Objective: Atrioventricular septal defect (AVSD) is one form of major congenital cardiovascular malformations and CRELD1 is the first identified AVSD candidate gene. We hypothesize that CRELD1 was involved into the process of extracellular matrix production/deposition and valvuloseptal formation as a cell adhesion molecule. Mutations of the CRELDs might result in its functional changes and then affect the process of heart development.
Method: The genomic DNA of 66 children with AVSD were analyzed for the variation in the CRELD1 gene by sequencing. Western-blot and FQ RT-PCR was applied to examine the expression of CRELD1,Tenascin-C and Aggrecan of mutational gene.
Results: We found one missense mutation C857G (P286R) and one new polymorphisms T1136C(M379T). The P286R missense mutation of CRELD1 make the gene gain function. Compared with the un-load, the Aggrecan mRNA expression was down-regulation in wild-type and mutant-type (t value was 140.27 vs 26.36,P<0.01).
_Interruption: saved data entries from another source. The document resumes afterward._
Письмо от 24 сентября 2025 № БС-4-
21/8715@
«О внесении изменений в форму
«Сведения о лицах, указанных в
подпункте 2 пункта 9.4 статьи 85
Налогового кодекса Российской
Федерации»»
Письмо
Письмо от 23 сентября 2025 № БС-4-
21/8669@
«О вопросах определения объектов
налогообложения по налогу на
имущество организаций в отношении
However, the down-regulation was more significant in mutant-type than in wild-type(t=-25.69,P=0.002). There was no significant difference of the Tenascin-C expression between wild-type and the un-load(t=1.167, P>0.05), but the Tenascin-C expression was up-regulation in mutant-type (t=6.66, P=0.022).
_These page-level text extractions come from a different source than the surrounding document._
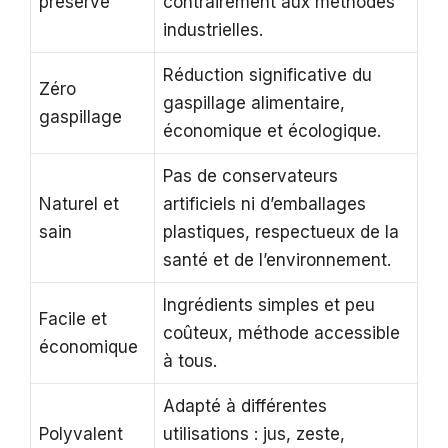
préservé
contrairement aux méthodes
industrielles.
Réduction significative du
Zéro
gaspillage alimentaire,
gaspillage
économique et écologique.
Pas de conservateurs
Naturel et
artificiels ni d’emballages
sain
plastiques, respectueux de la
santé et de l’environnement.
Ingrédients simples et peu
Facile et
coûteux, méthode accessible
économique
à tous.
Adapté à différentes
Polyvalent
utilisations : jus, zeste,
Conclusion: Low prevalence of CRELD1 mutations and the normal phenotype with mutational gene indicated that AVSD is either a complex trait, influenced by both genetic and environmental susceptibility factors, or a monogenic trait caused by a few AVSD genes. The P286R mutation of CRELD1 downregulates the expression of Aggrecan and upregulates the expression of Tenascin-C,both of which are crucial extracellular matrix in the formation of the atrioventricular septal.